Compute Library
 21.11
Advanced

Table of Contents

OpenCL Tuner

The OpenCL tuner, a.k.a. CLTuner, is a module of Arm Compute Library that can improve the performance of the OpenCL kernels tuning the Local-Workgroup-Size (LWS). The optimal LWS for each unique OpenCL kernel configuration is stored in a table. This table can be either imported or exported from/to a file. The OpenCL tuner runs the same OpenCL kernel for a range of local workgroup sizes and keeps the local workgroup size of the fastest run to use in subsequent calls to the kernel. It supports three modes of tuning with different trade-offs between the time taken to tune and the kernel execution time achieved using the best LWS found. In the Exhaustive mode, it searches all the supported values of LWS. This mode takes the longest time to tune and is the most likely to find the optimal LWS. Normal mode searches a subset of LWS values to yield a good approximation of the optimal LWS. It takes less time to tune than Exhaustive mode. Rapid mode takes the shortest time to tune and finds an LWS value that is at least as good or better than the default LWS value. The mode affects only the search for the optimal LWS and has no effect when the LWS value is imported from a file. In order for the performance numbers to be meaningful you must disable the GPU power management and set it to a fixed frequency for the entire duration of the tuning phase.
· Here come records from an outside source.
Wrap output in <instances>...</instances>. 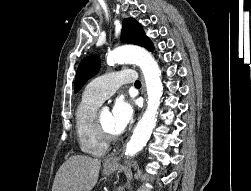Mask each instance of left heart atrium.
Wrapping results in <instances>:
<instances>
[{
    "instance_id": "left-heart-atrium-1",
    "label": "left heart atrium",
    "mask_w": 251,
    "mask_h": 191,
    "mask_svg": "<svg viewBox=\"0 0 251 191\" xmlns=\"http://www.w3.org/2000/svg\"><path fill=\"white\" fill-rule=\"evenodd\" d=\"M133 118L132 106L124 101L117 100L110 112V128L113 134H121Z\"/></svg>"
}]
</instances>
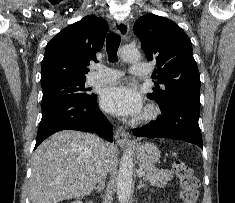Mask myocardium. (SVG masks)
Returning a JSON list of instances; mask_svg holds the SVG:
<instances>
[{
  "label": "myocardium",
  "instance_id": "myocardium-1",
  "mask_svg": "<svg viewBox=\"0 0 235 203\" xmlns=\"http://www.w3.org/2000/svg\"><path fill=\"white\" fill-rule=\"evenodd\" d=\"M158 115H159V109L154 105H150L145 109L140 120L142 122H150L154 120Z\"/></svg>",
  "mask_w": 235,
  "mask_h": 203
}]
</instances>
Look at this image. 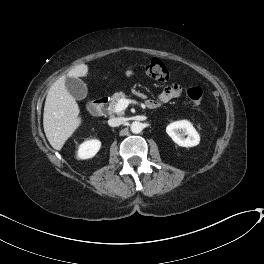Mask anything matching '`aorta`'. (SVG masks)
Here are the masks:
<instances>
[{"label": "aorta", "instance_id": "obj_1", "mask_svg": "<svg viewBox=\"0 0 264 264\" xmlns=\"http://www.w3.org/2000/svg\"><path fill=\"white\" fill-rule=\"evenodd\" d=\"M130 130L135 134L140 133L143 130V124L138 121H134L130 125Z\"/></svg>", "mask_w": 264, "mask_h": 264}]
</instances>
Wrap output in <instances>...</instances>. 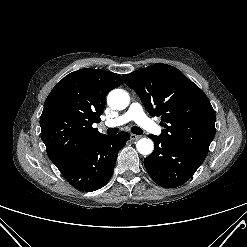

If you wish to know more about LWS and the important role on improving the GPU cache utilization, we suggest having a look at the presentation "Even Faster CNNs: Exploring the New Class of Winograd Algorithms available at the following link:

https://www.embedded-vision.com/platinum-members/arm/embedded-vision-training/videos/pages/may-2018-embedded-vision-summit-iodice

Tuning a network from scratch can be long and affect considerably the execution time for the first run of your network. It is recommended for this reason to store the CLTuner's result in a file to amortize this time when you either re-use the same network or the functions with the same configurations. The tuning is performed only once for each OpenCL kernel.

CLTuner looks for the optimal LWS for each unique OpenCL kernel configuration. Since a function (i.e. Convolution Layer, Pooling Layer, Fully Connected Layer ...) can be called multiple times but with different parameters, we associate an "id" (called "config_id") to each kernel to distinguish the unique configurations.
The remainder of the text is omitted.